If you want to be paranoid, that’s fine. It’s a personal decision. But if you want to tell others the same, you should back it up with reasons to do so. And of all the scripts to tell people to be paranoid about, you pick one published by Zbrush, and used by flocks of ZB users.

Stop there.

You’re so far out of context now, it’s not even funny. What part of “that’s a whole other discussion” flew past you?

What I said in -this- discussion is that if Aurick says we shouldn’t install a particular Z2 plugin and we choose to do so regardless, we should respect the fact that he’s closer to the source than us, and treat that with more weight than anything you or I have to say.

Installing this plugin appears to be safe. I understand that. But I don’t trust it. Because I do trust Aurick, and Aurick clearly doesn’t trust it.

Acknowledging that some people may still need the plugin, which I don’t personally believe (given the alterate instructions which you yourself have since acknowledged work fine) but I still try to respect, I suggested the compromise of “do what you have to, but make a backup first.”

Your posts in this thread are slowly escalating from “Aurick is silly” to “CTRL-Z is the antichrist”. Why are you this worked up over it?

In addition, if ill effects were involved, Zbrush would have said, “It can do that and that problem, if you install” and placed huge warnings on thier forum.
In what universe?

If ill effects were involved, Aurick would pop up in threads where its use is advised to say “That should NOT be installed in ZBrush 3.” and offer an alternative.

Again, I’m not saying there are ill effects. I’m saying that ill effects are possible. You’re saying they aren’t possible, and that it’s also impossible you wouldn’t know by now if there were.
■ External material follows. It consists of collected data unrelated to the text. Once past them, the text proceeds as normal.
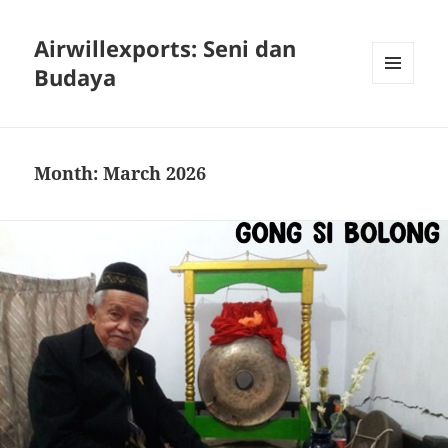
Airwillexports: Seni dan
Budaya
MENU
AND
WIDGETS
Month:
March 2026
That’s ridiculous.

We do agree that ill effects are not likely. But, if the effects are subtle, if they’re difficult to track down, and if the current release isn’t 100% stable without it, they would absolutely slip past the other users. I don’t care how many users are on it, it would slip past them.

If you want to be paranoid, that’s fine. It’s a personal decision. But if you want to tell others the same, you should back it up with reasons to do so. And of all the scripts to tell people to be paranoid about, you pick one published by Zbrush, and used by flocks of ZB users.
“There is no need to install the old MultiDisplacement 2 plugin. That should NOT be installed in ZBrush 3.”

That was my reason. I don’t need any others.

If you want to be reckless, that’s fine. It too is a personal decision. But if you want to tell others the same, you should expect to have people qualify your advice with the occasional cautionary warning.

…and not be offended by it.

I’m walking away from this conversation. You’re welcome to keep insulting me, but it’ll have to be behind my back.